Exercise objective: Type out the data exactly as given. Skip any image.

(Records excerpted from a collection)

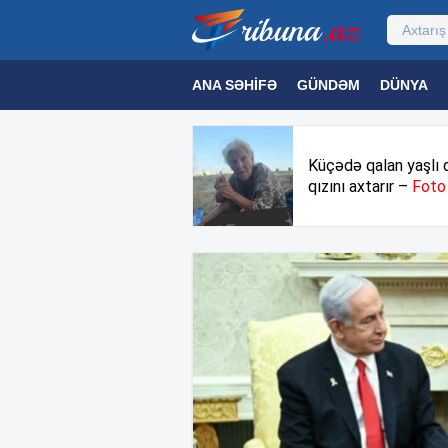
ANA SƏHIFƏ
GÜNDƏM
DÜNYA
MƏDƏNIYYƏT
MAQAZIN
TEXNOL
Küçədə qalan yaşlı 
qızını axtarır –
Foto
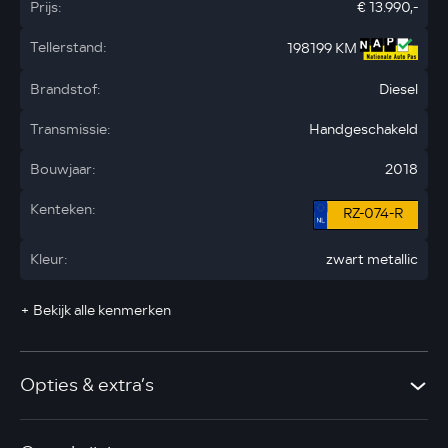
Prijs:
€ 13.990,-
Tellerstand:
198199 KM
Brandstof:
Diesel
Transmissie:
Handgeschakeld
Bouwjaar:
2018
Kenteken:
RZ-074-R
Kleur:
zwart metallic
+ Bekijk alle kenmerken
Opties & extra’s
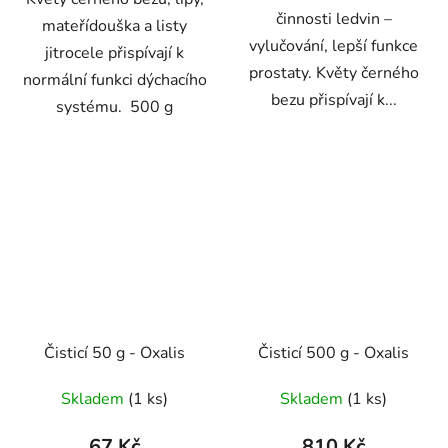
činnosti ledvin –
mateřídouška a listy
vylučování, lepší funkce
jitrocele přispívají k
prostaty. Květy černého
normální funkci dýchacího
bezu přispívají k...
systému. 500 g
Čisticí 50 g - Oxalis
Čisticí 500 g - Oxalis
Skladem
(1 ks)
Skladem
(1 ks)
67 Kč
810 Kč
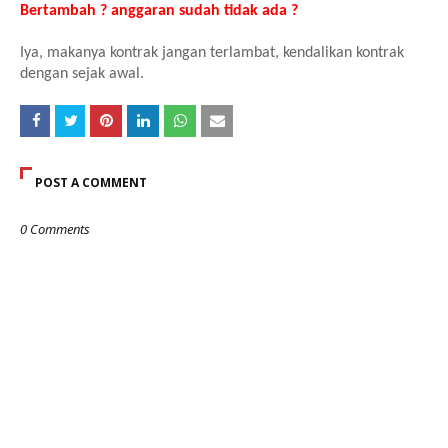
Bertambah ? anggaran sudah tidak ada ?
Iya, makanya kontrak jangan terlambat, kendalikan kontrak
dengan sejak awal.
POST A COMMENT
0 Comments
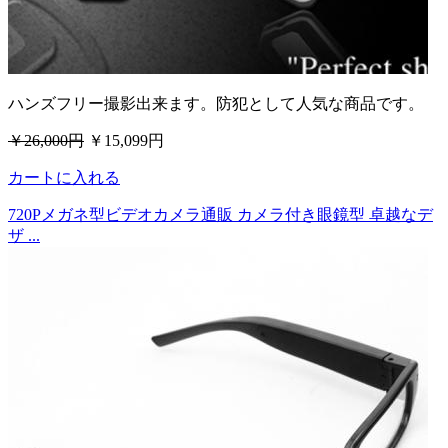
ハンズフリー撮影出来ます。防犯として人気な商品です。
￥26,000円
￥15,099円
カートに入れる
720Pメガネ型ビデオカメラ通販 カメラ付き眼鏡型 卓越なデ
ザ ...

Written answer:
ANA SƏHIFƏ
GÜNDƏM
DÜNYA
MƏDƏNIYYƏT
MAQAZIN
TEXNOL
Küçədə qalan yaşlı 
qızını axtarır –
Foto
Prijs:
€ 13.990,-
Tellerstand:
198199 KM
Brandstof:
Diesel
Transmissie:
Handgeschakeld
Bouwjaar:
2018
Kenteken:
RZ-074-R
Kleur:
zwart metallic
+ Bekijk alle kenmerken
Opties & extra’s
činnosti ledvin –
mateřídouška a listy
vylučování, lepší funkce
jitrocele přispívají k
prostaty. Květy černého
normální funkci dýchacího
bezu přispívají k...
systému. 500 g
Čisticí 50 g - Oxalis
Čisticí 500 g - Oxalis
Skladem
(1 ks)
Skladem
(1 ks)
67 Kč
810 Kč
Bertambah ? anggaran sudah tidak ada ?
Iya, makanya kontrak jangan terlambat, kendalikan kontrak
dengan sejak awal.
POST A COMMENT
0 Comments
ハンズフリー撮影出来ます。防犯として人気な商品です。
￥26,000円
￥15,099円
カートに入れる
720Pメガネ型ビデオカメラ通販 カメラ付き眼鏡型 卓越なデ
ザ ...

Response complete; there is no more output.